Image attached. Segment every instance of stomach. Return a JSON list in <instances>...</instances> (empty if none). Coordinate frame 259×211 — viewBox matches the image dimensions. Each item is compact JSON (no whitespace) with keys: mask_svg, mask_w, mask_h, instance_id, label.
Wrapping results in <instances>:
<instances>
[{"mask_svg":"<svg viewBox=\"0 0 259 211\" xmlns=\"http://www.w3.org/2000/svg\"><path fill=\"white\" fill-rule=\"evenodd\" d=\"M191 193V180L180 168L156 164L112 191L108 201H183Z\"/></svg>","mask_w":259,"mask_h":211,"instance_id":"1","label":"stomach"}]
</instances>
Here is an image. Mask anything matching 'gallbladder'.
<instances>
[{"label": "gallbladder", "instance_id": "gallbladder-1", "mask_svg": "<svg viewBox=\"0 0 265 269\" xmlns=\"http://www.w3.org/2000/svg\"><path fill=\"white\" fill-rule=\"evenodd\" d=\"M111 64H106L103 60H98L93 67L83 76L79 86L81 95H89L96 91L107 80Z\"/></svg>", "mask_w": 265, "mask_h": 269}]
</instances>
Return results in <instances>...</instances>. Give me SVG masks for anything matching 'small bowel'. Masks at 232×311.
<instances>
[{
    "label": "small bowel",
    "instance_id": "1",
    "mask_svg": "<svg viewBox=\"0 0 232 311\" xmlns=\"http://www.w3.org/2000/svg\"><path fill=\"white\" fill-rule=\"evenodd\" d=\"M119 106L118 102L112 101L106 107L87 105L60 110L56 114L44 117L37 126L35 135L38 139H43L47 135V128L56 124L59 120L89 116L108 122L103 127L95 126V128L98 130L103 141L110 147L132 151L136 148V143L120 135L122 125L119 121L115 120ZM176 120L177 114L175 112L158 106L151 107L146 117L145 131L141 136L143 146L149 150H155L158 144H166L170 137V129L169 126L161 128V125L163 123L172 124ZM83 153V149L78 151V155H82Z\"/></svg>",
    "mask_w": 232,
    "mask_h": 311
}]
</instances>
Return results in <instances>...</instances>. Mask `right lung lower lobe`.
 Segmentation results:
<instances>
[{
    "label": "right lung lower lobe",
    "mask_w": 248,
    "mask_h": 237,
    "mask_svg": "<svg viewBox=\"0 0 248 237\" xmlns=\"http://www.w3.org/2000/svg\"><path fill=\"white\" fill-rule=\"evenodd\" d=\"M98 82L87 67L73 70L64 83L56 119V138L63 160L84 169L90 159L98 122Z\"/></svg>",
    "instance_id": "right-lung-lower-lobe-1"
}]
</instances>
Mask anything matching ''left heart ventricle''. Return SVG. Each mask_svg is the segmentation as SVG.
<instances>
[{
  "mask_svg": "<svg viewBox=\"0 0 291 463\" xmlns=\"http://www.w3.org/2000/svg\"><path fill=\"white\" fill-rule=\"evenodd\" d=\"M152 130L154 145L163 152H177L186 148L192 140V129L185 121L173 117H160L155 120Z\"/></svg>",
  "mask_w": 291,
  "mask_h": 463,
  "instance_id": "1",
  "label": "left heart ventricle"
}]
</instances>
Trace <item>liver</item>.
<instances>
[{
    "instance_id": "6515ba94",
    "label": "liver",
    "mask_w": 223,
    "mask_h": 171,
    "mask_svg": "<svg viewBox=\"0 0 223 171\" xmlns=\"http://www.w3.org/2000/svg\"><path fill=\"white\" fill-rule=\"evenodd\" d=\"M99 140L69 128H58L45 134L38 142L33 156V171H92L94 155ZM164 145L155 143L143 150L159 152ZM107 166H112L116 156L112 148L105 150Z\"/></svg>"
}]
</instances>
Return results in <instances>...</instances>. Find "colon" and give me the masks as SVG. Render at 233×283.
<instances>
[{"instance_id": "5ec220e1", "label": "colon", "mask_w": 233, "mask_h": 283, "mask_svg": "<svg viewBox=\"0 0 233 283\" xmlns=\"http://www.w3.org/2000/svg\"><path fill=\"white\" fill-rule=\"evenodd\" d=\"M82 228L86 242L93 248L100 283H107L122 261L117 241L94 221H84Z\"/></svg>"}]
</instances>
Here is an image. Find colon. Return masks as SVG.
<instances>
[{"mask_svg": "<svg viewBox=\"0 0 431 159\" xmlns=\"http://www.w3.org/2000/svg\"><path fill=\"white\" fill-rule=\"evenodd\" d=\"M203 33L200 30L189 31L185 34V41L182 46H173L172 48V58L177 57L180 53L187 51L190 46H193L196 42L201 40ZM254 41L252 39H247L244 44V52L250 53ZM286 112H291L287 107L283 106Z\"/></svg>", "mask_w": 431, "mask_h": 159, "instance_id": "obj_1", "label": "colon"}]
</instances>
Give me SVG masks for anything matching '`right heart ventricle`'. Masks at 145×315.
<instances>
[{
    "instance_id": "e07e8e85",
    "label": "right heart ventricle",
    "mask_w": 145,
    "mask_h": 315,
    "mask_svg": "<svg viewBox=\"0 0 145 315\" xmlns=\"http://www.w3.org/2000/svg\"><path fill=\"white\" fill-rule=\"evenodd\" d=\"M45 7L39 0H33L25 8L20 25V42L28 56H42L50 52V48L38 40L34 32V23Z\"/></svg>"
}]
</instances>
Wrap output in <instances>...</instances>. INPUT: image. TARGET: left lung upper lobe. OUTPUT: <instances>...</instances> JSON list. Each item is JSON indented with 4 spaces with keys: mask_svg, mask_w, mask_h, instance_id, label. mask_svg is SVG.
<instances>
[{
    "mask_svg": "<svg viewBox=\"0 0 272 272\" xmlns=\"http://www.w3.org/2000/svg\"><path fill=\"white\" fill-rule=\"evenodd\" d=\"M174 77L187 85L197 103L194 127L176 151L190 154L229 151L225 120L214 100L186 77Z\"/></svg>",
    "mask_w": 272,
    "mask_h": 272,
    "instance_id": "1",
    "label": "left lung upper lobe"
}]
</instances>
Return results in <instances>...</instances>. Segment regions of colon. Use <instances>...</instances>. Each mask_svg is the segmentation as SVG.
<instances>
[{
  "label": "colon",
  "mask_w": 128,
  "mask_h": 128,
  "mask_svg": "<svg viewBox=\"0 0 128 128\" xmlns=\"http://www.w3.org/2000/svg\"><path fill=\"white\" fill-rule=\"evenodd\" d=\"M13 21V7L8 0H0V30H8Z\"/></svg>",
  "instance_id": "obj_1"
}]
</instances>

....................

TASK INSTRUCTIONS -
The required output is every line from the one with "Return results in <instances>...</instances>. Segment" to the final line of the entries, repeated exactly and with nothing else.

RESULT BELOW -
Return results in <instances>...</instances>. Segment regions of colon. Use <instances>...</instances>. Each mask_svg is the segmentation as SVG.
<instances>
[{
  "label": "colon",
  "mask_w": 128,
  "mask_h": 128,
  "mask_svg": "<svg viewBox=\"0 0 128 128\" xmlns=\"http://www.w3.org/2000/svg\"><path fill=\"white\" fill-rule=\"evenodd\" d=\"M13 21V7L8 0H0V30H8Z\"/></svg>",
  "instance_id": "obj_1"
}]
</instances>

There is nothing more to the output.